解析ツールは、ユーザーがどのようにアプリを使用しているのか、貴重な時間を費やしてまでアプリの機能を改善すべきか、といった問題を考えるときに開発者を助けてくれる存在です。ネイティブプラットホームはたいてい、解析ツールを標準装備していますが、React Nativeなどのクロスプラットホーム開発ツールの場合はどうでしょうか。予想どおり、選択肢はたくさんあります。そして、今回の記事ではSegment.io、Keen.ioを使ってReact Nativeアプリに解析ツールを導入します。

この記事は、React Nativeアプリを作成した経験があるという前提で、アプリのセットアップ方法と解析ツールに関連するコード部分についてのみ説明します(React Nativeアプリを作成した経験がなければ、SitePointの記事を参照してください)。記事ではAndroidを例に書いていますが、iOSでも手順は同じです。また、GitHubで全ソースコードを確認できます。

Segment.ioとKeen.ioについて

Segment.ioはWebサイト、モバイルアプリ、Eメールキャンペーンなどから解析データを集め、データを別のサービスに自動で送ります。Segment.ioは独自のAPIを提供しており、さまざまなプラットホーム(例:モバイルアプリ、Webサイト、Sendgrid、Stripe)で解析データを収集できます。たとえば、Stripeの支払いデータを調査したいときは、Segment.ioのアカウントをStripeに結びつけます。これにより、Stripeで支払いが発生するたびに、自動で支払いを通知するとともに対応するデータを任意のデータウェアハウスに送ります。

Keen.ioはSegment.ioと統合できるサービスの1つで、解析データを収集、検証、可視化するためのAPIを提供します。この記事ではSegment.ioがデータを収集するので、データの収集機能は使用しません。

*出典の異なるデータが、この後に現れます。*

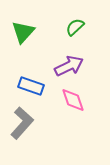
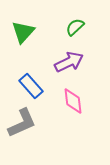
purple arrow: moved 4 px up
blue rectangle: rotated 30 degrees clockwise
pink diamond: moved 1 px down; rotated 12 degrees clockwise
gray L-shape: rotated 24 degrees clockwise
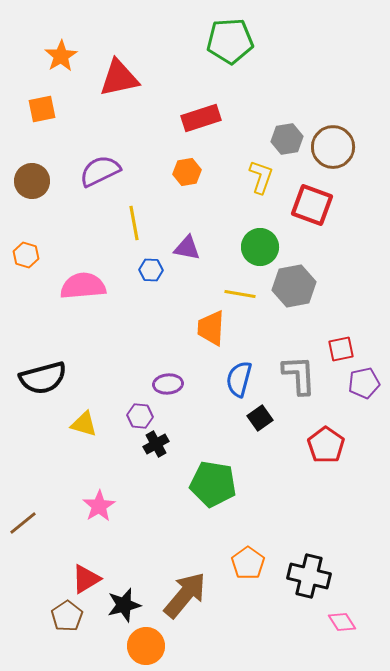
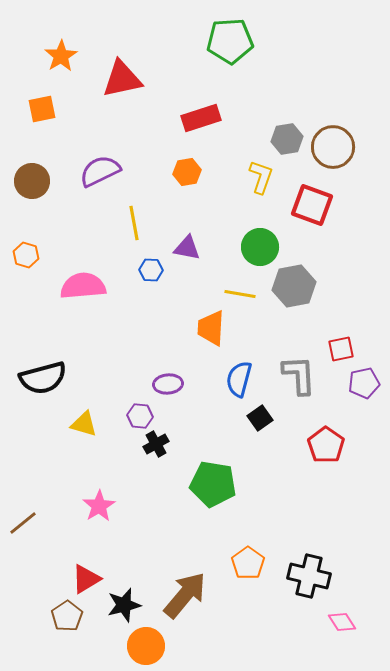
red triangle at (119, 78): moved 3 px right, 1 px down
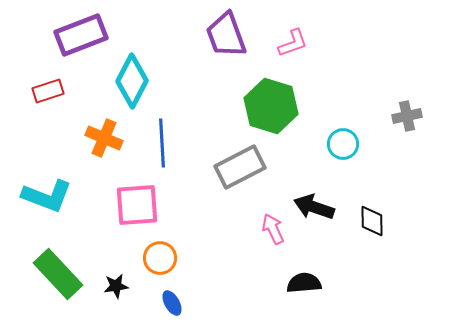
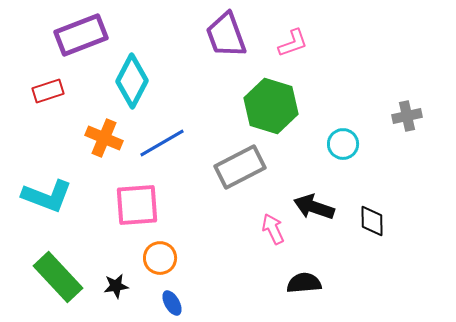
blue line: rotated 63 degrees clockwise
green rectangle: moved 3 px down
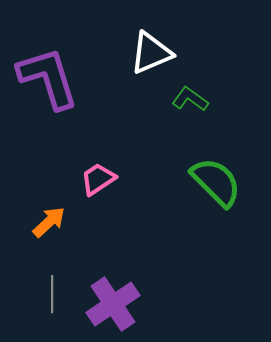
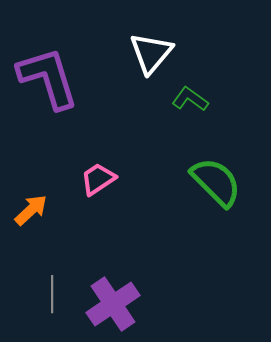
white triangle: rotated 27 degrees counterclockwise
orange arrow: moved 18 px left, 12 px up
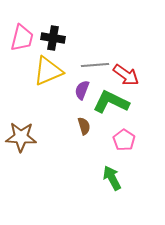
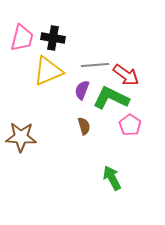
green L-shape: moved 4 px up
pink pentagon: moved 6 px right, 15 px up
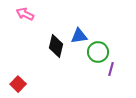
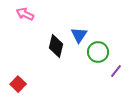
blue triangle: moved 1 px up; rotated 48 degrees counterclockwise
purple line: moved 5 px right, 2 px down; rotated 24 degrees clockwise
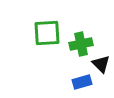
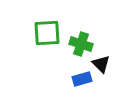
green cross: rotated 30 degrees clockwise
blue rectangle: moved 3 px up
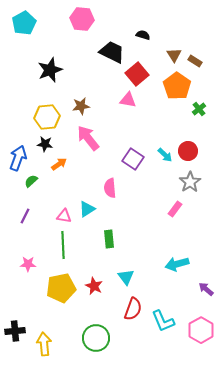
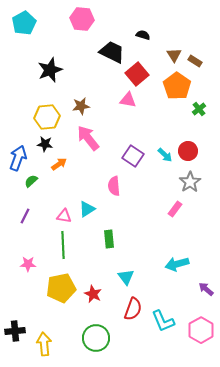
purple square at (133, 159): moved 3 px up
pink semicircle at (110, 188): moved 4 px right, 2 px up
red star at (94, 286): moved 1 px left, 8 px down
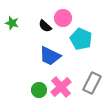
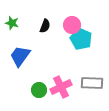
pink circle: moved 9 px right, 7 px down
black semicircle: rotated 112 degrees counterclockwise
blue trapezoid: moved 30 px left; rotated 100 degrees clockwise
gray rectangle: rotated 65 degrees clockwise
pink cross: rotated 15 degrees clockwise
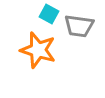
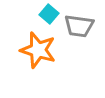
cyan square: rotated 12 degrees clockwise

要約すると、Segment.io APIを使用して解析データを収集し、Keen.ioで解析します。

Segment.ioとKeen.ioのセットアップ

最初にKeen.ioのアカウントを登録します。メールアドレス、会社名、パスワードを入力すると、以下の画面が表示されます。

Keen.io welcome screen

プロジェクトに合わせた選択肢を選び質問に回答します。回答を終えると、最初のKeen.ioプロジェクトが表示されます。

Keen.io project

Keen.ioプロジェクトはそのままにして、ブラウザーの新たなタブを開きSegment.ioのアカウントを登録します。以下の画面が表示されます。

segment.io tutorial

Segment.ioでKeen.ioをセットアップしたいので、ここは飛ばします。ナビゲーションの一番上にある「sources(ソース)」をクリックします。まだソースを追加していないので、以下の画面が表示されます。

no sources

「add source(ソースの追加)」をクリックします。一覧表示された各ソースから「Android」を選択して「connect(接続)」を選択します。

sources

ニックネームおよびデータウェアハウスに接続する際に使用するデータベース名を入力します。デフォルトのままでも構いません。今回はデータをKeen.ioのサーバーに保存するため、データウェアハウスの機能は使用しません。

add android source

「add source(ソースの追加)」をクリックし完了します。

ソースページに移動すると、新たなソースが一覧に追加されています。新たなソースをクリックし「Write Key(書き込みキー)」をメモします。「Integrations(統合)」をクリックするとSegment.ioに統合できるサービス一覧が表示されます。「KeenIO」をクリックし、表示されたウィンドウの「settings(設定)」タブをクリックします。ここにKeen.ioプロジェクトのプロジェクトIDおよび書き込みキーを入力します。ブラウザーのタブを切り替え、Keen.ioのWebサイトからプロジェクトIDと書き込みキーをコピーします。「Show API Keys(APIキーを表示)」ボタンをクリックすれば書き込みキーを確認できます。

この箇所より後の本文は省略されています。